Com a criação do sistema de pagamentos digitais, Saxena afirma que o comércio ganhou um novo impulso, eliminando taxas e o aluguel de maquininhas de cartão. "Agora, um vendedor de rua ou um motorista de tuk-tuk utiliza o QR Code do UPI, que é o Pix da Índia. Este sistema processa bilhões de transações todos os meses, sendo a maioria de valores baixos. Isso movimenta o comércio local, elimina a necessidade de troco e evita a circulação de grandes quantias de dinheiro em espécie, comum anteriormente", afirma.

O especialista cita dados da consultoria McKinsey, que prevê um aumento de até US$ 1 trilhão (R$ 5,1 trilhões) no Produto Interno Bruto (PIB) somente com a digitalização que, segundo ele, transformou uma população vulnerável em novos consumidores e agentes ativos de mercado. A pesquisadora do Núcleo de Avaliação da Conjuntura (NAC), da Escola de Guerra Naval, Maria Fernanda Császár, concorda e destaca ao podcast Mundioka que, além dos efeitos econômicos, esse processo também amplia o acesso da população a um direito básico: a documentação civil.

"O Aadhaar é um sistema de biometria e identificação da população em um país muito populoso e denso. Isso criava uma dificuldade para levar o Estado a essas pessoas. Assim, foi criada a tecnologia em 2009. O sistema também prevê a autenticação de serviços e veio acompanhado de políticas de fomento à inclusão financeira, como a abertura de contas bancárias. Junto com a conectividade, a Índia também tem investido em infraestrutura física, como redes de Internet", enfatiza.

Parcerias com países de baixa e média renda

De acordo com a especialista, a Índia assinou pelo menos 23 memorandos de entendimento nos últimos anos para a cooperação ou implementação de sistemas públicos digitais, a exemplo do UPI, que já funciona em outros oito países graças a essas parcerias. Todos os beneficiados têm uma característica em comum: são países de baixa e média renda, como Sri Lanka, Nepal, Butão e Ilhas Maurício.

"Eles se colocam como um modelo, uma planta básica para a integração, o que está muito alinhado à política externa do governo do primeiro-ministro Narendra Modi. A Índia também tem reforçado a importância de garantir uma conectividade segura e confiável, de desenvolver uma infraestrutura digital pública resiliente e de expandir a cooperação com mercados digitais emergentes.

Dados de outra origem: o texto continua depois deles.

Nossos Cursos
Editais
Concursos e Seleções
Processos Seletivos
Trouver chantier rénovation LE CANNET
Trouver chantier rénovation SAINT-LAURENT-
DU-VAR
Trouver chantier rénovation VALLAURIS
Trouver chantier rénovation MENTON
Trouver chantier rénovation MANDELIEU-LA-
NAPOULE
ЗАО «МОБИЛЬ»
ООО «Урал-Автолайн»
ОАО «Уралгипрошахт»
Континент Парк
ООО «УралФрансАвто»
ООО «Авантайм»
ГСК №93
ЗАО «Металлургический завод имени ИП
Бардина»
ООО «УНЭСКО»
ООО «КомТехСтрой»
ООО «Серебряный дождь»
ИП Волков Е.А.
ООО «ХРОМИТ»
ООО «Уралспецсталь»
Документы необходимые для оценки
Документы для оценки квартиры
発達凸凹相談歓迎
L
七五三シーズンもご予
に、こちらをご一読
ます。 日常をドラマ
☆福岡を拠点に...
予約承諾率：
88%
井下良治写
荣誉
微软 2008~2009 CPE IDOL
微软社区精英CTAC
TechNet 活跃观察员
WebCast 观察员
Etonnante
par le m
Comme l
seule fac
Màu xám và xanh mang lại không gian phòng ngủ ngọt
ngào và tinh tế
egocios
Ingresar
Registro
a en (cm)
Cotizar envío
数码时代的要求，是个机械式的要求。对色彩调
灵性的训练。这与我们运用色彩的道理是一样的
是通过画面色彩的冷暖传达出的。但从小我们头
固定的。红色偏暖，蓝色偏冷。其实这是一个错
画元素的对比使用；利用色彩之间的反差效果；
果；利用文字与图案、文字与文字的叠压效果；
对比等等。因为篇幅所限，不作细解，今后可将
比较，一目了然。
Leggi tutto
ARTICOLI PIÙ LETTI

Em maio deste ano, houve uma reunião virtual da presidência indiana do BRICS, na qual foi apresentada uma nota conceitual sobre o desenvolvimento conjunto das capacidades digitais dos países", declara.

Por fim, Császár lembra que Nova Deli também se destaca cada vez mais no setor de inteligência artificial, com um crescimento de 263% nas soluções desenvolvidas desde 2016. A especialista destaca ainda a preocupação do governo indiano com aspectos éticos, de segurança e uso responsável da tecnologia.

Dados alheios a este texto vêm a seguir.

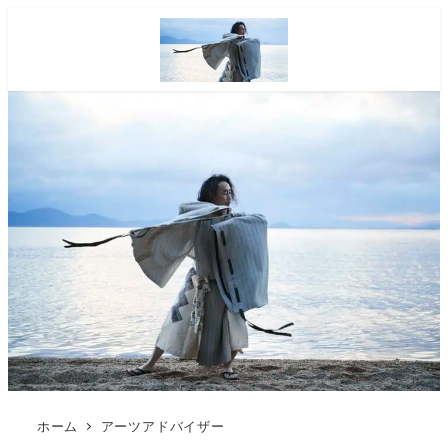
ホーム
アーツアドバイザー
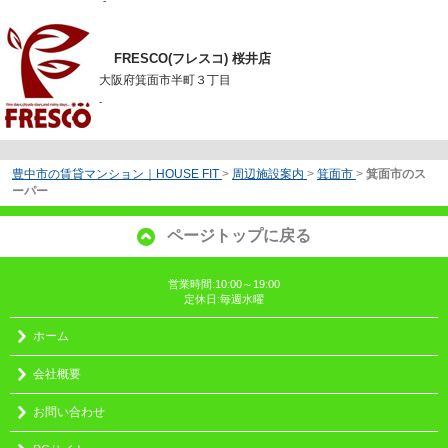
-
FRESCO(フレスコ) 桜井店
大阪府箕面市半町３丁目
-
豊中市の賃貸マンション｜HOUSE FIT
>
周辺施設案内
>
箕面市
>
箕面市のス
ーパー
ページトップに戻る
営業時間:10:00～19:00
定休日:毎週水曜
ホーム
会社概要
お問い合わせ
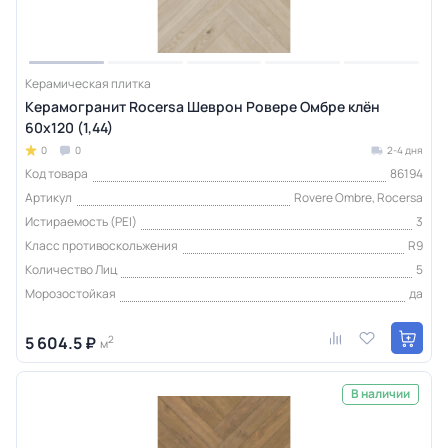
Керамическая плитка
Керамогранит Rocersa Шеврон Ровере Омбре клён
60x120 (1,44)
0
0
2-4 дня
Код товара
86194
Артикул
Rovere Ombre, Rocersa
Истираемость (PEI)
3
Класс противоскольжения
R9
Количество Лиц
5
Морозостойкая
да
5 604.5 ₽
2
м
В наличии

"É interessante observar o desenvolvimento da inteligência artificial na Índia porque envolve tanto os bens digitais quanto a infraestrutura material, com plantas para semicondutores e o avanço em tecnologias de hardware, que historicamente não eram o foco da Índia. O país sempre teve uma atuação mais forte no desenvolvimento de software. Existe esse cuidado de pensar, de forma holística, sobre o desenvolvimento da inteligência artificial no país", conclui.